------ The records
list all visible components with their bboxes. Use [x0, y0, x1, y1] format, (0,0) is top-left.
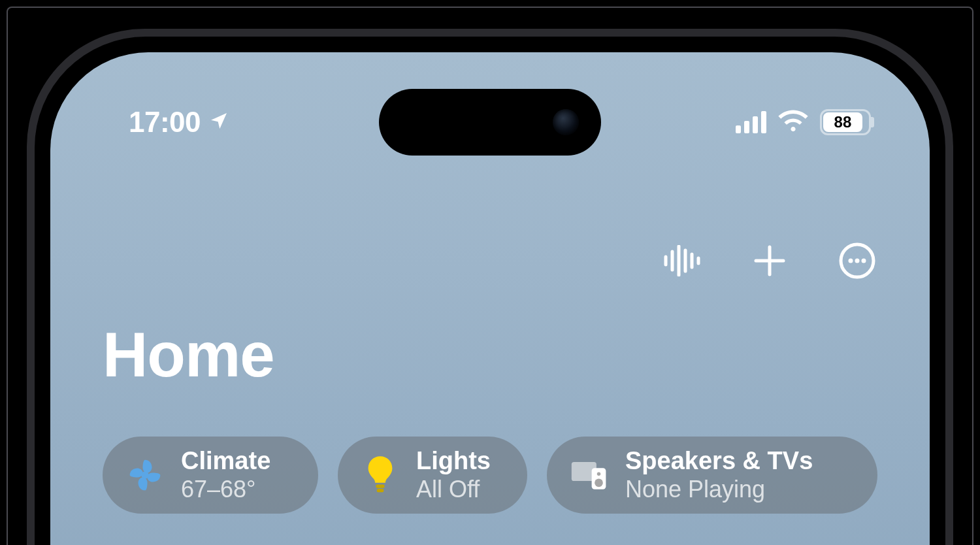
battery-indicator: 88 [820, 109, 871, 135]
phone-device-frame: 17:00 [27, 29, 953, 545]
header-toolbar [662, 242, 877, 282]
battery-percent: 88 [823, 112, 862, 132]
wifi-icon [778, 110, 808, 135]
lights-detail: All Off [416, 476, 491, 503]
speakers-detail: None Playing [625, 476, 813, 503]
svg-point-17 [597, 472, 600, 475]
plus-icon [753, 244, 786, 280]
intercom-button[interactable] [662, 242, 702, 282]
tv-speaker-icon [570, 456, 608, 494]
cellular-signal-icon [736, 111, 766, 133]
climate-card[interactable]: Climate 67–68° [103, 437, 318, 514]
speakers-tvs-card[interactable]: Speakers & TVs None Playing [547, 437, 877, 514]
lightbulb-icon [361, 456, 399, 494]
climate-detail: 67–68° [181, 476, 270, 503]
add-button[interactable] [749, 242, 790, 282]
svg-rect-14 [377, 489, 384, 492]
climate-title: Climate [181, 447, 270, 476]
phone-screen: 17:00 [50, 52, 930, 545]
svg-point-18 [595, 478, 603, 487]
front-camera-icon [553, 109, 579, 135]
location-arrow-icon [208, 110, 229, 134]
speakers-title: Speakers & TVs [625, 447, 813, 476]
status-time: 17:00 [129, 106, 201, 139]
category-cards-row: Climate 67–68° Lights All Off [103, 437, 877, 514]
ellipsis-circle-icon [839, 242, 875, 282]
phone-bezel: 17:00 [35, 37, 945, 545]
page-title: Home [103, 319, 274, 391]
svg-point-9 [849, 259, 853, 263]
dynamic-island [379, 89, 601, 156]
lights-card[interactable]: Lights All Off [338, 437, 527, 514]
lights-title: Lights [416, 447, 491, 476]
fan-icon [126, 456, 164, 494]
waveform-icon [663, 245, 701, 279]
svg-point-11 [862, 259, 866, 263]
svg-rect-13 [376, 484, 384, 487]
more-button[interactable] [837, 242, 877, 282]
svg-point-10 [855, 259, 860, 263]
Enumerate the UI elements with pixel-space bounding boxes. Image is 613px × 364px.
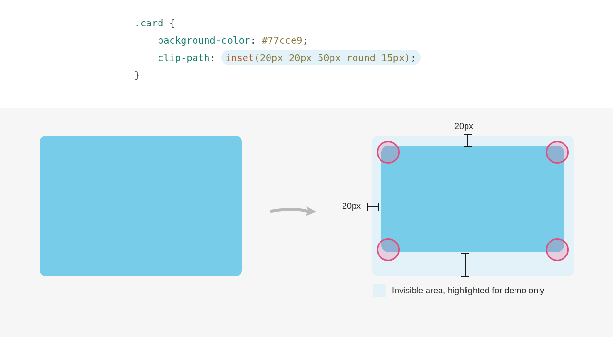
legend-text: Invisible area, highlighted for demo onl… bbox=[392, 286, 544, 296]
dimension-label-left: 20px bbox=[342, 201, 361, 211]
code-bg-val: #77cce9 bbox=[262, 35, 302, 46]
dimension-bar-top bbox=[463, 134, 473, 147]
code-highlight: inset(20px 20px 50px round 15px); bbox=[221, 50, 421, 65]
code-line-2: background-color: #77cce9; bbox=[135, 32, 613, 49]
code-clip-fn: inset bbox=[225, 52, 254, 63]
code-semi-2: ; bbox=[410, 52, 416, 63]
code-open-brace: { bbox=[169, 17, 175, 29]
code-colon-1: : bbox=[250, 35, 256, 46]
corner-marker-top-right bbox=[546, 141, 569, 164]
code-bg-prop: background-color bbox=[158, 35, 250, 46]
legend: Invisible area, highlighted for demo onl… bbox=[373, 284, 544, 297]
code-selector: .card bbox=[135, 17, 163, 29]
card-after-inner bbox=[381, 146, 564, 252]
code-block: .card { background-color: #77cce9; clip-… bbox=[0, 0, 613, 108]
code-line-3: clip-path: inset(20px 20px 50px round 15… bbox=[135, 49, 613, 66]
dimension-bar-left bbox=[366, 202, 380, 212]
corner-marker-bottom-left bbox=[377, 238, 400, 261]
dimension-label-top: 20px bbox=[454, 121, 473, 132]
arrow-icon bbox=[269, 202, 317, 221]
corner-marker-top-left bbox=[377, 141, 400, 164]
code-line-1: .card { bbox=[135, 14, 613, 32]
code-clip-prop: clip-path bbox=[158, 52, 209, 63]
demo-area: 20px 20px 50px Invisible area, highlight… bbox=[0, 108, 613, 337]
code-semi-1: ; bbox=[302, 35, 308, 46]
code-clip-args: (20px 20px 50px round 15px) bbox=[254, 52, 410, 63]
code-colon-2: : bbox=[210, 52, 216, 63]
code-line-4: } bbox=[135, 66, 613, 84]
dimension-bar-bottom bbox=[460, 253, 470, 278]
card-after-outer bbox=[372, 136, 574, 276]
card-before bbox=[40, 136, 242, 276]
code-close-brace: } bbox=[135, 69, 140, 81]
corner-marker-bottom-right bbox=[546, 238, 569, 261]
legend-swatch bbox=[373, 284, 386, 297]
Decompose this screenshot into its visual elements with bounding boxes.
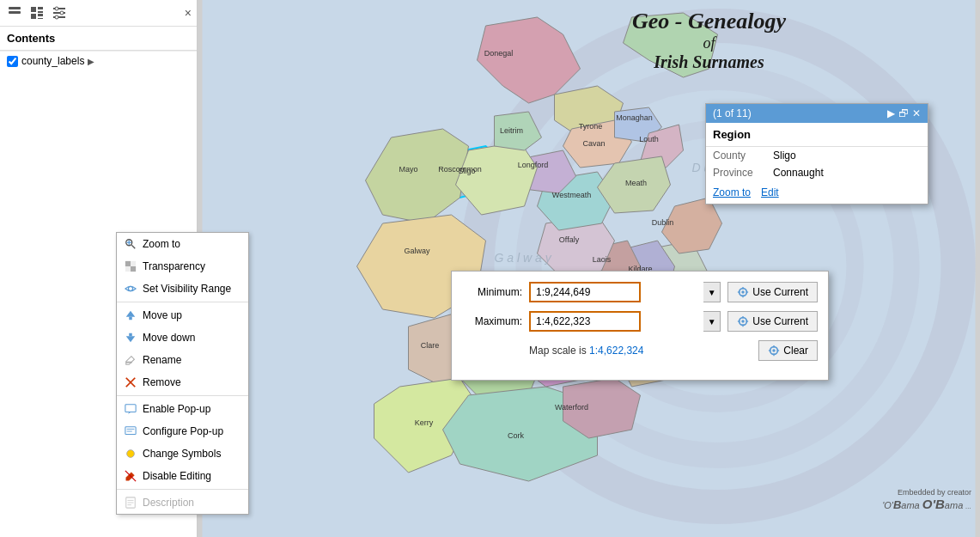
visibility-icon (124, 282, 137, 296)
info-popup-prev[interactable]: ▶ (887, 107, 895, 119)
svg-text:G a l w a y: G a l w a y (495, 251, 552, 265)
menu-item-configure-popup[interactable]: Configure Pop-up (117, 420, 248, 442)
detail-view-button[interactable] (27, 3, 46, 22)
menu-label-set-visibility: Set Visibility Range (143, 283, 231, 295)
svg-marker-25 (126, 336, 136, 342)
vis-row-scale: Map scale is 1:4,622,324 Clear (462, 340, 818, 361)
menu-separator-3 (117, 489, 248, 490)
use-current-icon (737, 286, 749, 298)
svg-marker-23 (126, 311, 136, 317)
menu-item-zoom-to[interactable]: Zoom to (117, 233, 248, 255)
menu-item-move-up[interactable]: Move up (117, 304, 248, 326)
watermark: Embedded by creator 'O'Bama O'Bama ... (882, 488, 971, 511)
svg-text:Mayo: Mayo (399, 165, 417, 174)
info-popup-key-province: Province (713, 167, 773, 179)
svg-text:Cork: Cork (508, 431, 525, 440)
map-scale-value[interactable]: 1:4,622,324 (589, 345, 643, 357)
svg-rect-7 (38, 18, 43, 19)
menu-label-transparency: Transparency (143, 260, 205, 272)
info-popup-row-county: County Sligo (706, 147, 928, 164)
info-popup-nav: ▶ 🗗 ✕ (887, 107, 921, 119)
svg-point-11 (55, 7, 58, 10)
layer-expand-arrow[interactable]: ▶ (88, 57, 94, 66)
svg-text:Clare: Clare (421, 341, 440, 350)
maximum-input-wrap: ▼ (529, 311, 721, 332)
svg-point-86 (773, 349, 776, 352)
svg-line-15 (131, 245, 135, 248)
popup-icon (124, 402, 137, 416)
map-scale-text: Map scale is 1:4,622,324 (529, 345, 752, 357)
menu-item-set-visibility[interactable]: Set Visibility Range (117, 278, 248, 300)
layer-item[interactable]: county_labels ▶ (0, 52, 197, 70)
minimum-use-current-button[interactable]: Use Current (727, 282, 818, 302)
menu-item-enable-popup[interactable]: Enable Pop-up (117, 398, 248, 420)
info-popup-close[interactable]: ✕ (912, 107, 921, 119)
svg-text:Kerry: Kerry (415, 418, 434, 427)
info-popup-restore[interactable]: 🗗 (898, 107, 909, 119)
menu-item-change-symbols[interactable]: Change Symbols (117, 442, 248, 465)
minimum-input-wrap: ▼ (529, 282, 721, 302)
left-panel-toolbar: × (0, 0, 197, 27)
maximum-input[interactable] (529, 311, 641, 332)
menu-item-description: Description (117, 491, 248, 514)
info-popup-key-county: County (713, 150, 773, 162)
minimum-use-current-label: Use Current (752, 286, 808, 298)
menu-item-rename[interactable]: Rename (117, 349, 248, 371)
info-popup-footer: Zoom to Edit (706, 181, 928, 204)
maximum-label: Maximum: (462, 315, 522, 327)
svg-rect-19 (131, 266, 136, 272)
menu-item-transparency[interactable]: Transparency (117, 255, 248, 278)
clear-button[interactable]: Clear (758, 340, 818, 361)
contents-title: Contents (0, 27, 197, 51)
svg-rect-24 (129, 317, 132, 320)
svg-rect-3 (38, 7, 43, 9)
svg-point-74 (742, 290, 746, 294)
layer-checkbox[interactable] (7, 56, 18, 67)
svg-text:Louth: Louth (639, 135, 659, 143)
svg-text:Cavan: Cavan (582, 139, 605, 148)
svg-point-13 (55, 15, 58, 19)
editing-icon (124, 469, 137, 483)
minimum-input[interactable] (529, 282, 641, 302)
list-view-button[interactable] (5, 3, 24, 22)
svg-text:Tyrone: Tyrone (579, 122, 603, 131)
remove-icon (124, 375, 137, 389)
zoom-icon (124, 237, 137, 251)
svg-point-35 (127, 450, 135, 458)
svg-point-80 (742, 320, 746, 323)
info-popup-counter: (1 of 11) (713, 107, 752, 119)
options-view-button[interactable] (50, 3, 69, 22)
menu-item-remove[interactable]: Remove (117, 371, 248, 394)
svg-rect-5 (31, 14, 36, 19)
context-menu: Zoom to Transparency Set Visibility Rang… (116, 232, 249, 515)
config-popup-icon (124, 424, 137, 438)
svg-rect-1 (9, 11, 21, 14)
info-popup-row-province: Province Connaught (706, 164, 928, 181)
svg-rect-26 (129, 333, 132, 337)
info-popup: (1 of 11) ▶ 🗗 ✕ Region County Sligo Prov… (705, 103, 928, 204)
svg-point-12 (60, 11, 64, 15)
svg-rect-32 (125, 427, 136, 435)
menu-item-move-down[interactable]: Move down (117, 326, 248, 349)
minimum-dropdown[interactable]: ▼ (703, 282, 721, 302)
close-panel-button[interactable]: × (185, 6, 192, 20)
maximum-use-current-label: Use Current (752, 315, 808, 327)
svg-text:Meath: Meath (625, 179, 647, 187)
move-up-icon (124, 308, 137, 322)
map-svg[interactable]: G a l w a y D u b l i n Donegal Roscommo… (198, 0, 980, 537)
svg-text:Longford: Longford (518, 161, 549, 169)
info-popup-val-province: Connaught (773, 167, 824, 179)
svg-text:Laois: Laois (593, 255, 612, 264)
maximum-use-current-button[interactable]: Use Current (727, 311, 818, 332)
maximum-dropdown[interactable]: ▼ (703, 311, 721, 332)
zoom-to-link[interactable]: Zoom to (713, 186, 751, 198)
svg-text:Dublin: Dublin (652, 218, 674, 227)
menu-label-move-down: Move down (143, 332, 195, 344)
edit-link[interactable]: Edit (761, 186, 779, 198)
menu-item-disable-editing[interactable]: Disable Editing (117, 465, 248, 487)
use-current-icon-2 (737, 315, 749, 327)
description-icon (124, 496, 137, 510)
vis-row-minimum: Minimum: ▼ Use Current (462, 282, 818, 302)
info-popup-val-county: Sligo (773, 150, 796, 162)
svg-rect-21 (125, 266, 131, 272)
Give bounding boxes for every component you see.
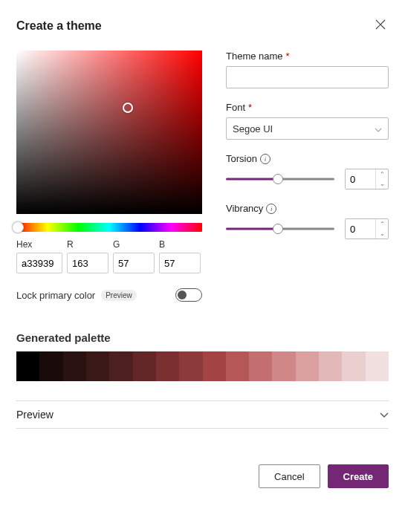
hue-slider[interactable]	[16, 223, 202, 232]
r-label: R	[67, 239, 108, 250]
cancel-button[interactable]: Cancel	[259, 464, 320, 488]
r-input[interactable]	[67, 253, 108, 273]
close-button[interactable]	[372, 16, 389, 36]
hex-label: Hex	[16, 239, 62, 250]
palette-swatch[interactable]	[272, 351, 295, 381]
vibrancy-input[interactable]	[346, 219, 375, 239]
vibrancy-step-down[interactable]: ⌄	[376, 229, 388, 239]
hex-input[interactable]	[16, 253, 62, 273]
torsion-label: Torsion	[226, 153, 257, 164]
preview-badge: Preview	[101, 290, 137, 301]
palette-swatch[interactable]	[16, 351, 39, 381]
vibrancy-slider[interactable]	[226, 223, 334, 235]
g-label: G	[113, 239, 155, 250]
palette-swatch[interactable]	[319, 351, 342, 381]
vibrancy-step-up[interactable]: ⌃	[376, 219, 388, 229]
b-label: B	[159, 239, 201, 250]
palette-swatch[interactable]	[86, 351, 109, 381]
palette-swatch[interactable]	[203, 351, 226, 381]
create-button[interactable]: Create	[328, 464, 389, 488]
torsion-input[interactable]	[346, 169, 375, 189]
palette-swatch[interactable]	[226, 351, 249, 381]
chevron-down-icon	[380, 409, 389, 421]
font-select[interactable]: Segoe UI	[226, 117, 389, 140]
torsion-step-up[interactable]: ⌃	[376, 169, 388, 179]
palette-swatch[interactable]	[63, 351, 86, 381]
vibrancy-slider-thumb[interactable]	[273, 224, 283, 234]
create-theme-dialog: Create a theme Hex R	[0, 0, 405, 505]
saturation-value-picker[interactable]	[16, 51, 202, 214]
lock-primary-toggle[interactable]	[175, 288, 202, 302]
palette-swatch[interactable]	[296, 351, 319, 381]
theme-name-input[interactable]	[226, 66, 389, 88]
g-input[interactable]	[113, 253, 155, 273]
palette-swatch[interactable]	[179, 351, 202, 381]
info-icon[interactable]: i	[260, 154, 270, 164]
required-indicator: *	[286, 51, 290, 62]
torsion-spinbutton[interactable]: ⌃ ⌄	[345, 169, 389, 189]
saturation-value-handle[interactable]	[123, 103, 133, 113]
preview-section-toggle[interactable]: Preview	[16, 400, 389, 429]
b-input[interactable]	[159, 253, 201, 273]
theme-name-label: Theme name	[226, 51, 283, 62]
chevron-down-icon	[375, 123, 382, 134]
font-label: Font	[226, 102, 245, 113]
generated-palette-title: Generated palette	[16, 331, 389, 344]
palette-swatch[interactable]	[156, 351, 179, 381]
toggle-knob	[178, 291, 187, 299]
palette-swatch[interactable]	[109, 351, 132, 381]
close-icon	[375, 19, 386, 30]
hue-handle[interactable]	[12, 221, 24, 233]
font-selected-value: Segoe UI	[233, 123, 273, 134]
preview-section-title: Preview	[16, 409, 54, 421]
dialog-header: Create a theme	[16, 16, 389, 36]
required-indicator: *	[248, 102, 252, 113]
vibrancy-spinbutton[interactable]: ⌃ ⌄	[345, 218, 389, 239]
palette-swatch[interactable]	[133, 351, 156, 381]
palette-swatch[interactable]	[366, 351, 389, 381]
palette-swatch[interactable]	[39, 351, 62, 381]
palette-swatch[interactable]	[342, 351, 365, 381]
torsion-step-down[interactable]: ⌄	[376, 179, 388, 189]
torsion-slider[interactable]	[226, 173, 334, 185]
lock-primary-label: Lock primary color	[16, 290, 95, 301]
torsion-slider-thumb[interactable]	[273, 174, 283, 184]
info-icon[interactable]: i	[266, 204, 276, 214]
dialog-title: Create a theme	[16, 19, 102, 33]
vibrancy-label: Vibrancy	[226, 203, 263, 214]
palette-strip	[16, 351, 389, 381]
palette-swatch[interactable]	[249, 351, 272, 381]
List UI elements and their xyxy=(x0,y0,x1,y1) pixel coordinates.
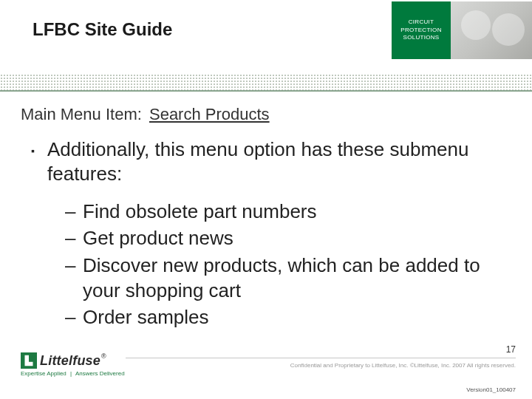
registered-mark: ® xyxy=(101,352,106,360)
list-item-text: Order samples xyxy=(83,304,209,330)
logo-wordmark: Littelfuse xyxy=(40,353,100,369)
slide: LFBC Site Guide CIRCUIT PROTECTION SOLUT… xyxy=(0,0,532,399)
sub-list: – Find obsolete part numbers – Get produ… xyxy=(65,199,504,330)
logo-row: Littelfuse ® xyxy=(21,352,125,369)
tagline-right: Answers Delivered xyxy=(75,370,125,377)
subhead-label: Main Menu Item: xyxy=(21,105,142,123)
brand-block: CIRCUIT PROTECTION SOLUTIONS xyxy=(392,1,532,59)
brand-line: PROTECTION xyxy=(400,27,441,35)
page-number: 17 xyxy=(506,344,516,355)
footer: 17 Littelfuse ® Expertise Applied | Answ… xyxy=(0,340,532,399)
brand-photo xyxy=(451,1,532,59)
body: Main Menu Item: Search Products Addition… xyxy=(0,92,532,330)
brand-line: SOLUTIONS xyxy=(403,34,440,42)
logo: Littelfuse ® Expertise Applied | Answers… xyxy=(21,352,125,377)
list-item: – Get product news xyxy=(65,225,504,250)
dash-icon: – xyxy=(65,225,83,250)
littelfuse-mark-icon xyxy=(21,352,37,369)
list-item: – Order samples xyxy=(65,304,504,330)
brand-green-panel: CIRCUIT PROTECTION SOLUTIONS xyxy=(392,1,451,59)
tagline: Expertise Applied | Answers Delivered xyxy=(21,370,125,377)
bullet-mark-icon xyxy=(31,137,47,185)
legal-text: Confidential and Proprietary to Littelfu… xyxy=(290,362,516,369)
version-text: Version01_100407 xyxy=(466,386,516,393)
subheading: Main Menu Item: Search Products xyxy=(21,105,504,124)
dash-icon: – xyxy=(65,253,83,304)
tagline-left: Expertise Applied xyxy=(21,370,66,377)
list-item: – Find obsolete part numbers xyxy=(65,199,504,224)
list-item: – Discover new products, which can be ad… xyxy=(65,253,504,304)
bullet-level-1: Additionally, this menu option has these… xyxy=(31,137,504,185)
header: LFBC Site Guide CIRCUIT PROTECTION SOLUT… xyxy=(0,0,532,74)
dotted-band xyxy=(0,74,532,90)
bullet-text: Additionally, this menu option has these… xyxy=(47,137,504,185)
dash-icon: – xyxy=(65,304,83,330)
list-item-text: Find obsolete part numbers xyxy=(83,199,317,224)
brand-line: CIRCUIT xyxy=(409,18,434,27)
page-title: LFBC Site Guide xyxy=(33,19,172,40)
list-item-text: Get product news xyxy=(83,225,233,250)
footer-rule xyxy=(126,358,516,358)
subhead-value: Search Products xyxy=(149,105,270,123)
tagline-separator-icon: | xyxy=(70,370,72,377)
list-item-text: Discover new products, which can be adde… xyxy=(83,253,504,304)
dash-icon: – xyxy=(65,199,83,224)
------------
■ Activity
Please go through the material and return each line where the word "slider" appears.

■ Exercise solution
hue-slider[interactable]	[16, 223, 202, 232]
vibrancy-slider[interactable]	[226, 223, 334, 235]
vibrancy-slider-thumb[interactable]	[273, 224, 283, 234]
torsion-slider[interactable]	[226, 173, 334, 185]
torsion-slider-thumb[interactable]	[273, 174, 283, 184]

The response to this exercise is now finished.